Para comer, bastaban pastillas energéticas que luego se transformarían en lo que nuestros sueños ordenaran. Los trajes espaciales se los había encargado ya a una modista americana llamada NASA, que jamás vendría a probárnoslos porque la materia de la que estaban construidos los hacía ajustables a peso y altura. Sólo había un requisito: que, cuando volviéramos, más sabios y mejores porque habíamos salido del mundo, jamás le contáramos a nadie dónde habíamos estado, que hay lugares que sólo deben ser visitados por cierta gente. Leímos a Julio Verne para prepararnos y, cuando lo teníamos todo a punto, decidimos que queríamos comenzar por cinco semanas en globo o veinte mil leguas de viaje submarino.

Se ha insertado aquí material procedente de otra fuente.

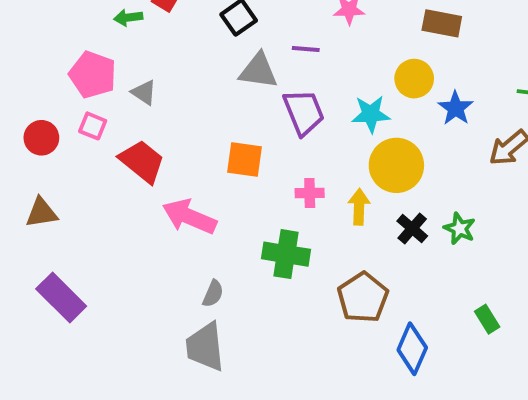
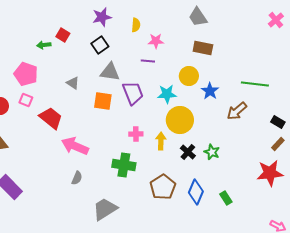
purple line: (306, 49) -> (148, 61), moved
gray triangle: (144, 92) -> (73, 83), moved
orange square: (245, 159) -> (103, 101), moved
gray semicircle: (213, 294) -> (77, 178), moved
gray trapezoid: (205, 347) -> (105, 209), moved, turned 64
blue diamond: (412, 349) -> (196, 192), moved

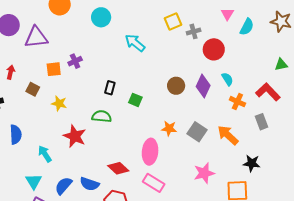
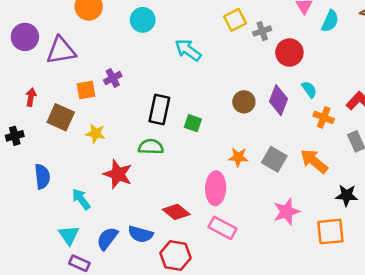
black rectangle: (110, 88) -> (159, 109), size x1.6
brown square: (33, 89) -> (61, 117), size x1.5

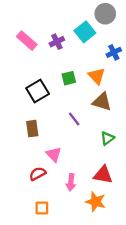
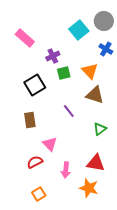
gray circle: (105, 14) -> (104, 21), moved
purple cross: (57, 42) -> (53, 56), moved
blue cross: (114, 52) -> (106, 49), turned -32
orange square: (42, 208) -> (39, 194), turned -32

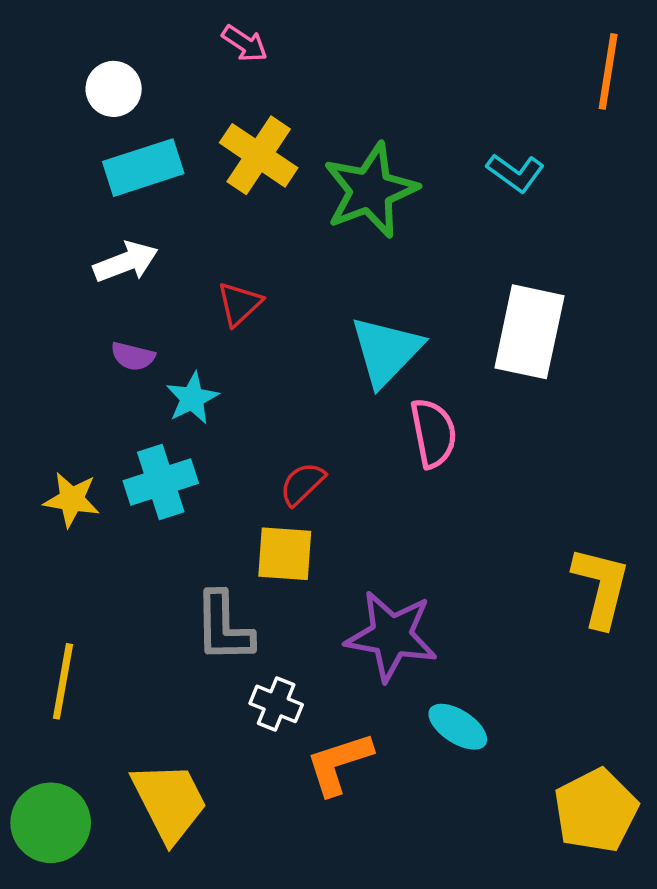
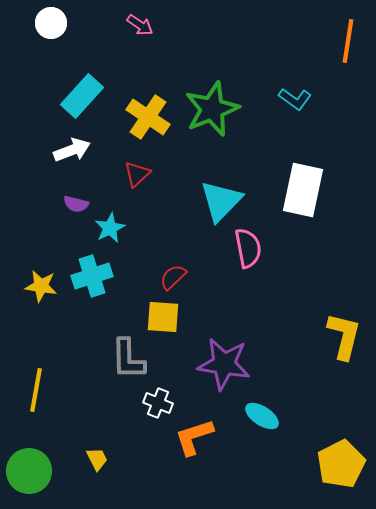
white circle: (114, 89) -> (51, 23), moved
yellow cross: (259, 155) -> (148, 117), moved
cyan rectangle: (143, 168) -> (82, 96), turned -30
yellow trapezoid: (169, 802) -> (97, 459), size x0.5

Cuando crecimos y la imaginación se nos llenó de cine y de pantallas, nos dimos cuenta de que jamás había hablado de la guerra que vivió. Se construyó un mundo a su medida, y a la nuestra, mucho menos duro, con perros de porcelana en el poyete de la chimenea y un dálmata grande que no ladraba al que abrazar. Pasamos en su casa miles de horas activas, inventando juegos, levantando historias y dando rienda a los deseos. Los fines de semana le estaban dedicados, completamente, porque nadie como él para cuidar de la niñez y hacernos madurar a nuestro ritmo.

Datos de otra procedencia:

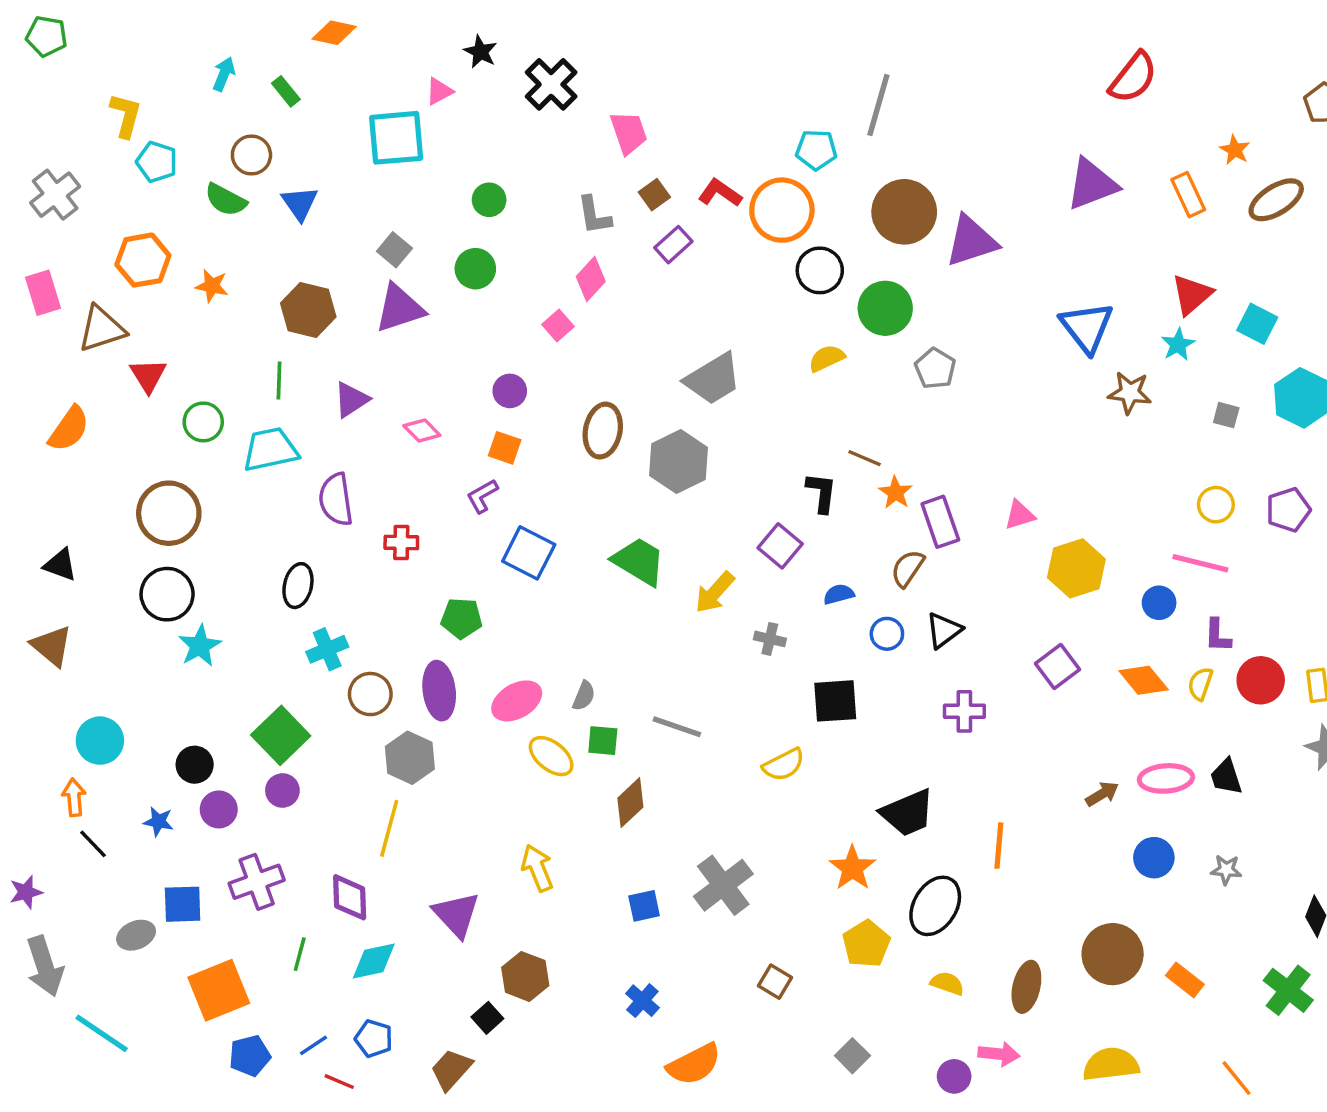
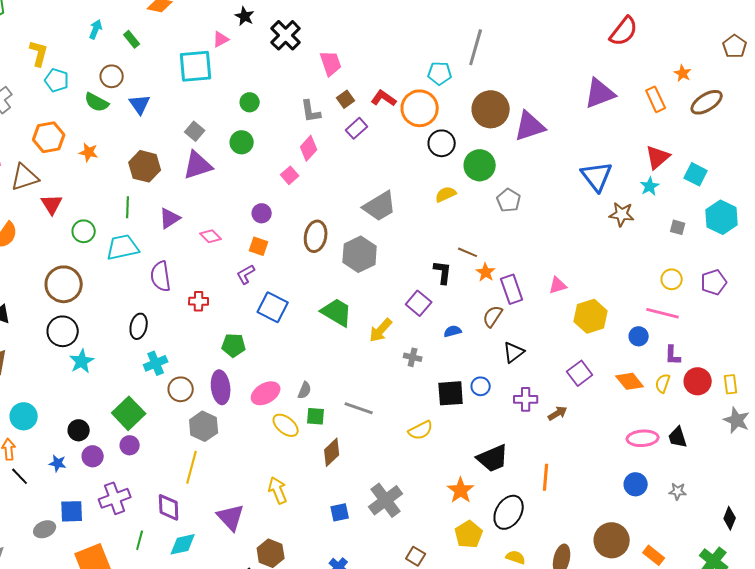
blue circle: (887, 634) -> (481, 386), moved
brown arrow: (1102, 794) -> (558, 413), moved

Ahora el relevo lo ha tomado su hija Lupe, igual de mal hablada que él, que parió un hijo con parálisis cerebral y que lo arregla todo a base de bofetadas de autoestima. Alejandro nació casi sordo y con la misma cara de gitano que su abuelo, como si el padre no hubiera tenido nada que ver en el asunto. Anda a trompicones, pero sonríe todo el rato y reacciona a los sonidos lentamente. Lupe aceptó lo que le vino en cuanto se lo pusieron en brazos y fue a psicólogos, logopedas y maestros mientras el alma se le hacía añicos e intentaba reconstruírsela de nuevo. Cuando necesita descansar, deja al niño en las mejores manos y se marcha tranquila, por unas horas. Mientras su madre se escandaliza y da voces en el salón, su padre obliga a Alejandro a ponerse de pie y le aplaude los progresos con cientos de besos cariñosos. Si Lupe abre la puerta, la recibe contándole historias exageradas, porque él ha visto a su nieto volar.

Cuando acabe su labor, tengo pendiente con él un viaje a la Luna...

A Antonio Peris

2 comentaron:

Anónimo dijo...

Sólo puedo decir que me has hecho llorar. ¿Por qué no publicas de una vez un libro?

Anónimo dijo...

Precioso texto, Olga.

Te sigo leyendo, me llega la suscripción al email con tus textos, aunque no comente. Estás últimamente muy activa en esto de escribir.